In the dark his smile is tight, resolute. “I’ve got an idea,” he says.

Second time around, getting inside is easy. Shane’s idea is to push the button on the intercom and say, “Let us in, Mr. Manning, or I’ll call my colleagues at the FBI. The assistant director in charge of kidnapping is Monica Bevins and I have her on speed dial. Count of three. One … two.”

And just like that, the gates slid open. As we roll up the long, curving driveway, I ask Shane if he really has a Monica Bevins on speed dial, and if she’s really an agent-in-charge.

“Yes to both,” he says. “And yes, I’m fully prepared to make the call.”

“And they let you assist clients like me? The FBI?”

“Can’t stop me. I’m a civilian.”

“But you’ve got, like, all these connections to the agency, right?”

“Some useful connections, yes.”

“And this is what you did before you retired, you found missing children?”

His eyes find mine in the rearview mirror.

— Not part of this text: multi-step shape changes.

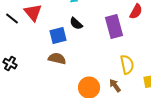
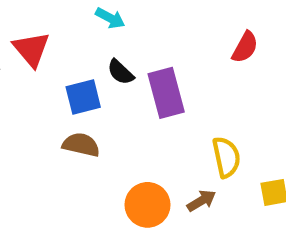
purple rectangle: (114, 27) -> (166, 93), moved
brown arrow: (115, 86) -> (201, 201), turned 96

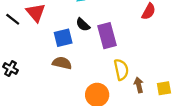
yellow semicircle: (226, 157) -> (121, 70), moved
brown arrow: (201, 201) -> (139, 85), moved, turned -72

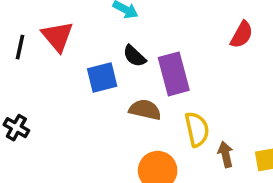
black line: (13, 19) -> (20, 47), turned 64
brown semicircle: (62, 63) -> (145, 110), moved

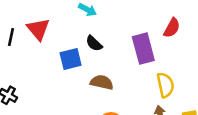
purple rectangle: (174, 74) -> (143, 49), moved
yellow semicircle: (197, 129) -> (165, 85), moved

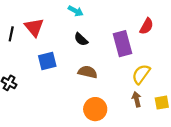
blue square: (71, 59) -> (47, 61), moved
yellow semicircle: (165, 85) -> (141, 74), turned -132

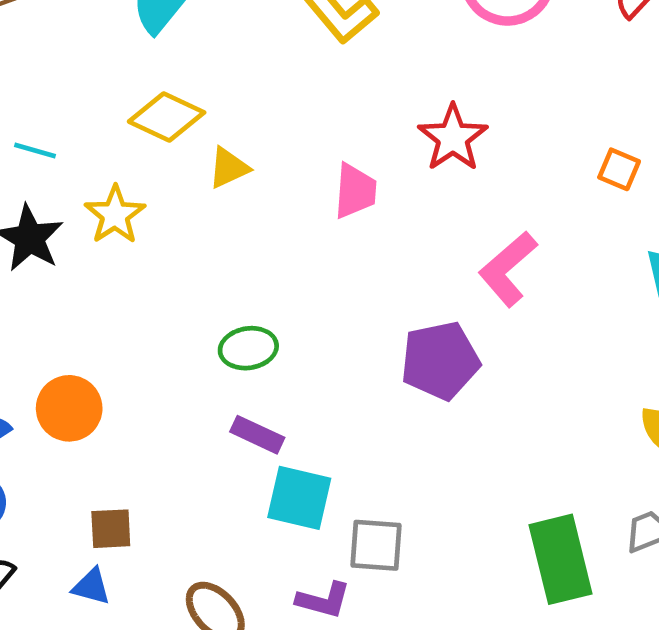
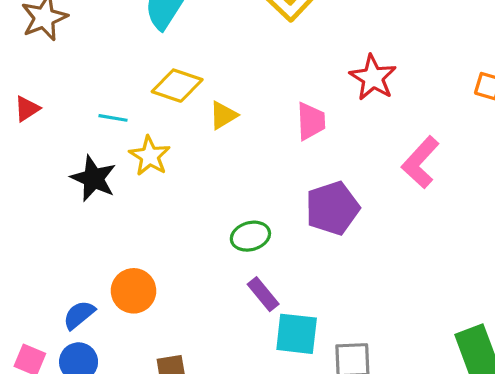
cyan line: (35, 151) -> (113, 118), moved
purple pentagon: (440, 360) -> (332, 208), moved
purple rectangle: (257, 435) -> (263, 294), turned 32

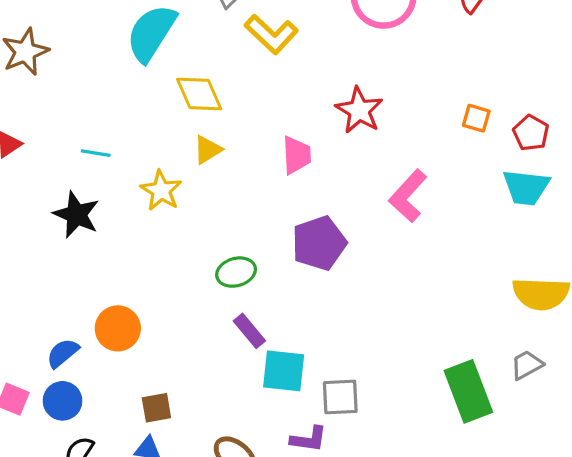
yellow diamond: (177, 86) -> (199, 94), moved, turned 48
yellow star: (150, 156) -> (161, 191), moved

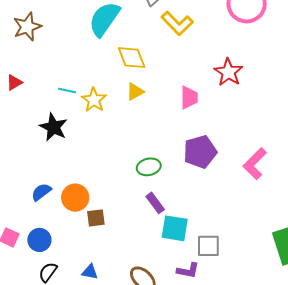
yellow star: (161, 191) -> (94, 100), moved
pink L-shape: (408, 196) -> (255, 164), moved
blue semicircle: (63, 353) -> (41, 192), moved
brown square: (156, 408) -> (96, 218), moved

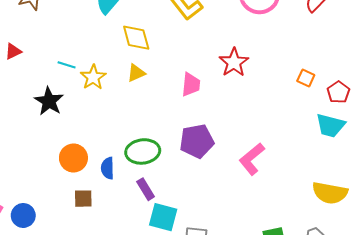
green ellipse: (149, 167) -> (143, 151), size x1.4
blue semicircle: (41, 192) -> (108, 168), moved, turned -60
orange circle: (75, 198) -> (73, 158), moved

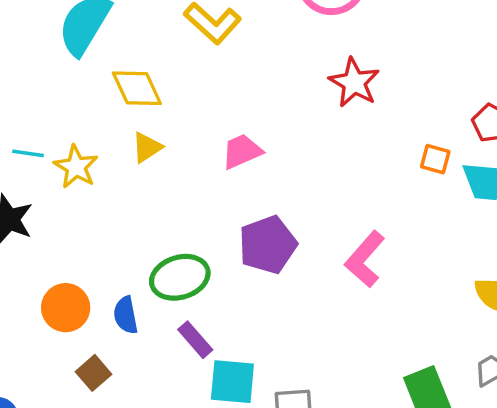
red star: (234, 62) -> (354, 83), moved
orange square: (306, 78) -> (435, 159), moved
pink trapezoid: (191, 84) -> (242, 151), turned -110
brown square: (83, 199) -> (93, 373), turned -30

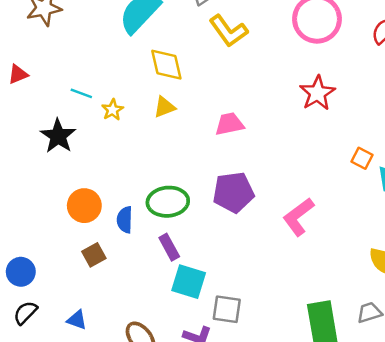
yellow star: (76, 167) -> (113, 110), size x0.7

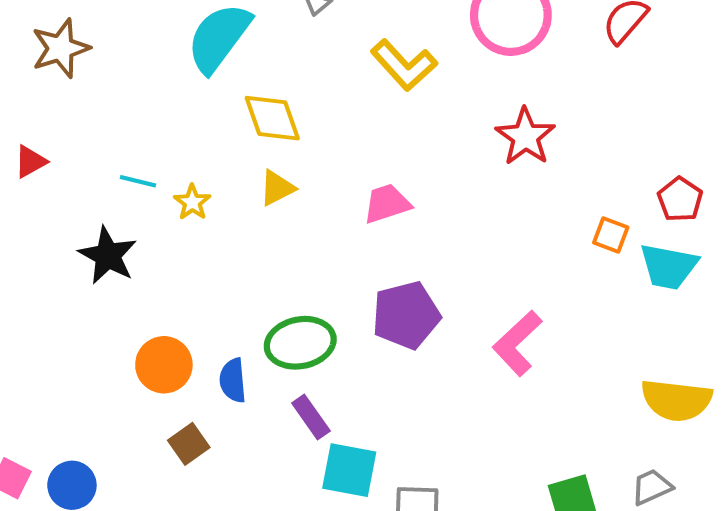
yellow L-shape: (228, 31) -> (404, 65), moved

He gives me an odd look, like I’m a kid asking too many questions at the wrong time. “No,” he says, “not exactly. I assisted with a number of kidnap cases as an agent on general assignment. At the time it wasn’t my specialty.”

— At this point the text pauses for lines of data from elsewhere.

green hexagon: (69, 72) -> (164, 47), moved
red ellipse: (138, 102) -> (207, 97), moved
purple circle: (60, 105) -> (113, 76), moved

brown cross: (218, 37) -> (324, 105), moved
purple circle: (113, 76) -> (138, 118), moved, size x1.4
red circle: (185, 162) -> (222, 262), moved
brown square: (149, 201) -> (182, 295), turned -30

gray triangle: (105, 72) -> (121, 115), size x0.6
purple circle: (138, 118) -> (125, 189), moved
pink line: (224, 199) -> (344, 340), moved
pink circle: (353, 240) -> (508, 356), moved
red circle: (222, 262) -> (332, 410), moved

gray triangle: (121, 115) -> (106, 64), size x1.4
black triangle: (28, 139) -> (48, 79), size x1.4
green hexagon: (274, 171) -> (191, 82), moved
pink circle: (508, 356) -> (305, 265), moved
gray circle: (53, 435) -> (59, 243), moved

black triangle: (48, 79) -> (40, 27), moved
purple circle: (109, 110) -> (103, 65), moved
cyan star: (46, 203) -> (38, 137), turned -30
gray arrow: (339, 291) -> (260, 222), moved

At this point I’m too numb to be shocked by this revelation. “No? What did you do?”

“Electronics, surveillance gear, mostly hardware stuff. Gear and gizmos. Later I helped develop a software program for rapid fingerprint recognition.”

“You really were a computer geek? That’s what you did in the FBI?”

“Pretty much,” he admits.

What was I thinking, that he’d shot John Dillinger and smoked out terror cells? “So how’d you get into this line of work?”

“Long story,” he says. “Maybe later.”

Secrets. Apparently Randall Shane has a few of his own.

We’ve arrived at what appears to be the main building, having passed several low, modern outbuildings. Carriage house, guest cottage, maintenance shed, all very Long Island estate. Lush, illuminated landscaping that looks au naturel but isn’t, believe me. It’s all very tastefully planned, very big money.

The main structure is an artful arrangement of steel beams and smoked glass and daring architectural angles. Must be a million precisely weathered cedar shingles keeping out the rain. The property taxes probably exceed my yearly income. No wonder the owner has, apparently, been targeted for extortion—he’s got a lot to give.

Kelly’s boyfriend or flight instructor, whatever the hell he is, how did this happen? How did she find herself in this particular world?

Shane sets the parking brake and we get out. Lights come on, illuminating a wide, elaborately shingled portico. The oversize door opens—opaque green-glass panels set in a brushed-steel frame—and Edwin Manning staggers out, dressed more or less as we last saw him, with the exception of his face, which has been recently washed.

“Who are you?” he wants to know. Then he adds, in a voice so faint it seems to fade away, “Leave me alone. Just please leave me alone!”